Die Geschäftslage wird dabei noch erfreulich gut eingeschätzt. Sie liegt in etwa auf dem Niveau des Vorquartals. Gegenüber dem Vorjahresquartal gibt es aber weiterhin einen deutlichen Abstand. Dieser hatte sich durch den Abschwung im Verlauf des vergangenen Jahres gebildet. Der weitere Ausblick ist jetzt allerdings auch in der Industrie von der Corona-Krise und der damit verbundenen massiven Verunsicherung geprägt. Die Geschäftserwartungen brechen auf -60,7 Prozentpunkte ein. Über 60 Prozent der Unternehmen geben dabei an, dass die Erwartungen durch Corona pessimistischer ausfallen.

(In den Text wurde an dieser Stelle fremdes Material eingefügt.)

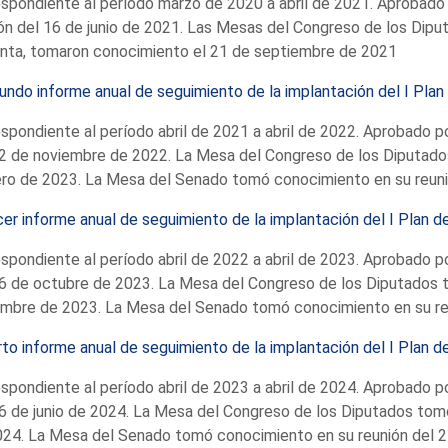
spondiente al período marzo de 2020 a abril de 2021. Aprobado
ón del 16 de junio de 2021. Las Mesas del Congreso de los Dipu
unta, tomaron conocimiento el 21 de septiembre de 2021
ndo informe anual de seguimiento de la implantación del I Plan
spondiente al período abril de 2021 a abril de 2022. Aprobado p
2 de noviembre de 2022. La Mesa del Congreso de los Diputado
ro de 2023. La Mesa del Senado tomó conocimiento en su reuni
er informe anual de seguimiento de la implantación del I Plan d
spondiente al período abril de 2022 a abril de 2023. Aprobado p
6 de octubre de 2023. La Mesa del Congreso de los Diputados 
embre de 2023. La Mesa del Senado tomó conocimiento en su re
to informe anual de seguimiento de la implantación del I Plan d
spondiente al período abril de 2023 a abril de 2024. Aprobado p
6 de junio de 2024. La Mesa del Congreso de los Diputados tomó
24. La Mesa del Senado tomó conocimiento en su reunión del 2 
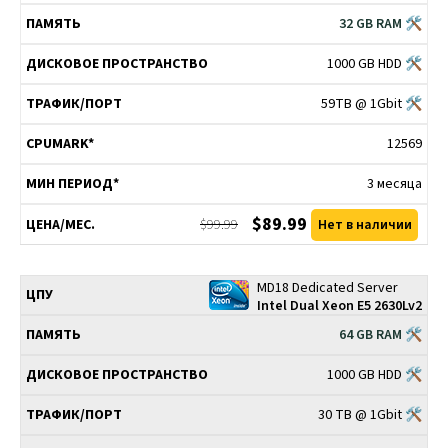
32 GB RAM 🛠
1000 GB HDD 🛠
59TB @ 1Gbit 🛠
12569
3 месяца
$89.99
$99.99
Нет в наличии
MD18 Dedicated Server
Intel Dual Xeon E5 2630Lv2
64 GB RAM 🛠
1000 GB HDD 🛠
30 TB @ 1Gbit 🛠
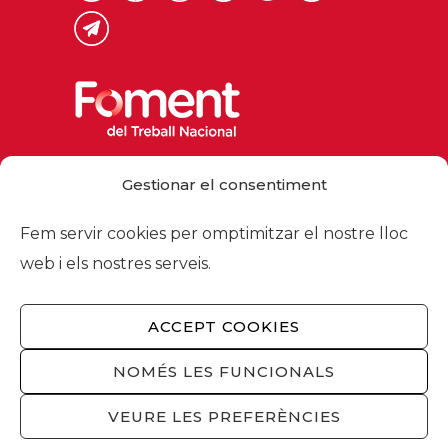
Via Laietana 32, 08003 Barcelona
Gestionar el consentiment
Tel. 93 484 12 00
foment@foment.com
Fem servir cookies per omptimitzar el nostre lloc
web i els nostres serveis.
ACCEPT COOKIES
© 2026 - Foment del Treball Nacional
Nosaltres
/
Associats
/
Comissions
/
NOMÉS LES FUNCIONALS
Actualitat
/
Serveis
/
Avís legal
/
Política de
privacitat
/
Política cookies
/
Privacitat
VEURE LES PREFERÈNCIES
xarxes socials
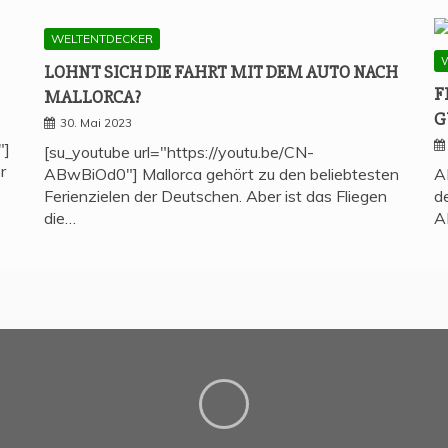
WELTENTDECKER
LOHNT SICH DIE FAHRT MIT DEM AUTO NACH
F
MALLORCA?
G
30. Mai 2023
"]
[su_youtube url="https://youtu.be/CN-
r
ABwBiOd0"] Mallorca gehört zu den beliebtesten
A
Ferienzielen der Deutschen. Aber ist das Fliegen
d
die…
A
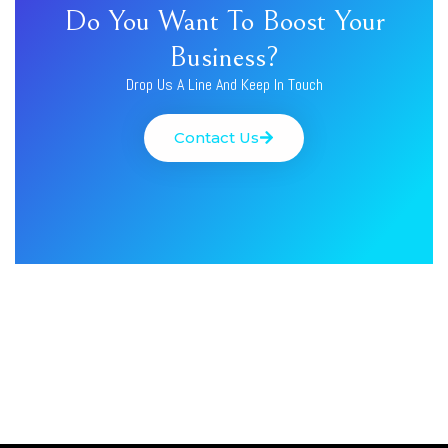
Do You Want To Boost Your
Business?
Drop Us A Line And Keep In Touch
Contact Us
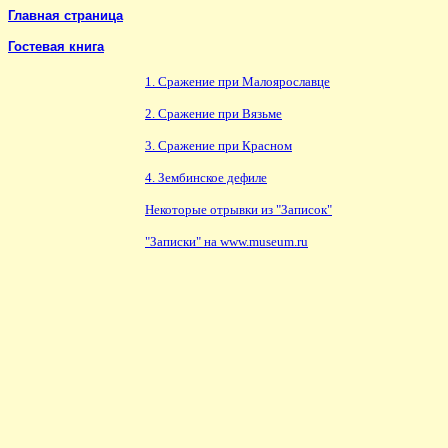
Главная страница
Гостевая книга
1. Сражение при Малоярославце
2. Сражение при Вязьме
3. Сражение при Красном
4. Зембинское дефиле
Некоторые отрывки из "Записок"
"Записки" на www.museum.ru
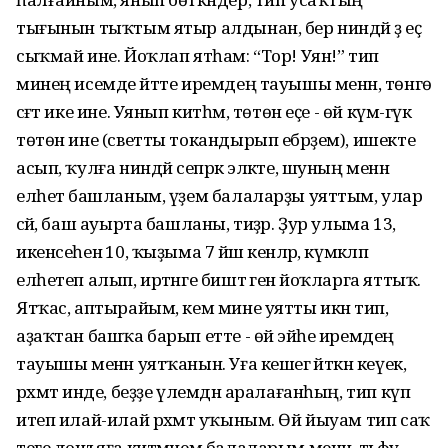
тығынын тыҡтым ятыр алдынан, бер ниндәй ҙә еҫ
сыҡмай ине. Йоҡлап ятһам: “Тор! Уян!” тип
минең исемде әйтте иремдең тауышы менән, төнгө
сәғәт ике ине. Уянып китһәм, төтөн еҫе - өй күм-гүк
төтөн ине (светты токандырып ебәрҙем), ишекте
асып, ҡулға ниндәй сепрәк эләкте, шуның менән
елһетә башланым, үҙем балаларҙы уяттым, улар
әсәй, баш ауырта башланы, тиҙәр. Ҙур улыма 13,
икенсеһенә 10, ҡыҙыма 7 йәш кенәләр, күмәкләп
елһетеп алып, иртәнге биштә генә йоҡларга яттыҡ.
Ятҡас, аптырайым, кем мине уятты икән тип,
аҙаҡтан башҡа барып етте - өй эйәһе иремдең
тауышы менән уятҡанын. Уға кешегә әйткән кеүек,
рәхмәт инде, беҙҙе үлемдән аралағанһың, тип күп
итеп илай-илай рәхмәт уҡыным. Өй йыуам тип саҡ
теге донъяға китмәнем балаларым менән, тьфу-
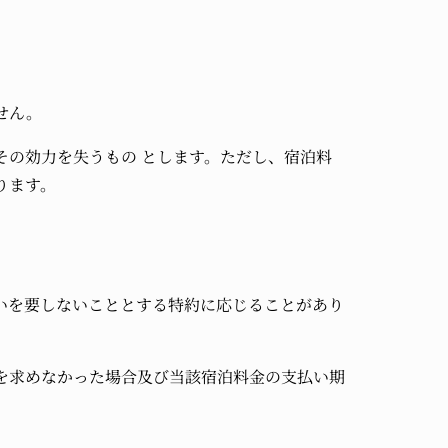
せん。
その効力を失うもの とします。ただし、宿泊料
ります。
いを要しないこととする特約に応じることがあり
を求めなかった場合及び当該宿泊料金の支払い期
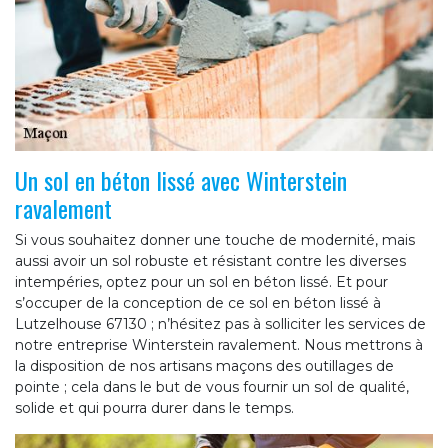
Un sol en béton lissé avec Winterstein
ravalement
Si vous souhaitez donner une touche de modernité, mais
aussi avoir un sol robuste et résistant contre les diverses
intempéries, optez pour un sol en béton lissé. Et pour
s’occuper de la conception de ce sol en béton lissé à
Lutzelhouse 67130 ; n’hésitez pas à solliciter les services de
notre entreprise Winterstein ravalement. Nous mettrons à
la disposition de nos artisans maçons des outillages de
pointe ; cela dans le but de vous fournir un sol de qualité,
solide et qui pourra durer dans le temps.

Stabilitätsanker trotz eingetrübter Erwartungen
Das Geschäftsklima im Baugewerbe sinkt aktuell ebenfalls ab. Dennoch bleibt das Niveau mit 12,7 Punkten insgesamt noch recht gut und sorgt für etwas Stabilität in der aktuellen Krisensituation. Die Geschäftslage verschlechtert sich auf einem sehr hohen Niveau. Mit der Auftragslage sind die meisten Bauunternehmen aber noch zufrieden - größere Auftragsrückgänge gab es nicht. Auswirkungen der Corona-Krise zeigen sich vielfach durch direkte Einschränkungen und Lieferengpässe. Die Geschäftserwartungen gehen aber auch hier durch die Krise zurück. Der Ausblick ist sehr unsicher und entsprechend wird bei Beschäftigung und Investitionen vorsichtiger geplant.
Schockzustand 1
Das Dienstleistungsgewerbe wird aktuell stark von der Corona-Krise beherrscht. Aufgrund der Betriebsschließungen und des Kontaktverbotes sind hier viele Unternehmen direkt betroffen. Das Geschäftsklima fällt auf -12,4 Punkte. Das ist für die sonst sehr stabile Entwicklung in der Branche eine sehr ungewöhnliche Situation. Die Geschäftslage der Dienstleister geht von ihrem bisher stabil hohen Niveau deutlich zurück, bleibt aber im Saldo noch im positiven Bereich. Deutlich stärker sinken dagegen die Erwartungen, mit -64,7 Prozentpunkten wird ein historisch schlechter Wert markiert. Zwei Drittel der Dienstleister gehen von Umsatzrückgängen aus
Schockzustand 2
Der Geschäftsklimaindikator im Handel ist aktuell besonders deutlich eingebrochen. Mit der öffentlichen Verfügung, die Öffnung von Ladengeschäften bis auf einige Ausnahmen grundsätzlich zu untersagen, gab es für viele Betriebe des Einzel- und Kfz-Handels ab Ende März einen Totalausfall. Das Geschäftsklima geht stark auf -27,1 Punkte zurück und markiert somit den niedrigsten Klimawert seit 2009. Die Branche befindet sich wie auch die Dienstleister in einer Schocksituation. Neben spürbar negativen Auswirkungen bei der Geschäftslage sind es wiederum die Erwartungen, die einbrechen. Fast 70 Prozent der Händler erwarten Umsatzrückgänge in den nächsten Monaten.
Erwartungsabsturz
Auch das Geschäftsklima im Verkehrsgewerbe ist deutlich verschlechtert. Der Index sinkt auf -27,6 Punkte ab. Während die Geschäftslage saisonbereinigt nur moderat zurückgeht, trüben die Geschäftserwartungen dramatisch ein und liegen mit ‑60,5 Prozentpunkten deutlich im negativen Bereich. Fast 70 Prozent der Händler erwarten Umsatzrückgänge in den nächsten Monaten. Auch die weiteren Planungen sind sehr pessimistisch. Bei den Beschäftigungsabsichten hat sich die bisherige Situation deutlich geändert. Während bisher der Mangel an verfügbaren Fachkräften die Unternehmen belastet hat, sind es jetzt die Umsatzsorgen, die die Planungen deutlich reduzieren.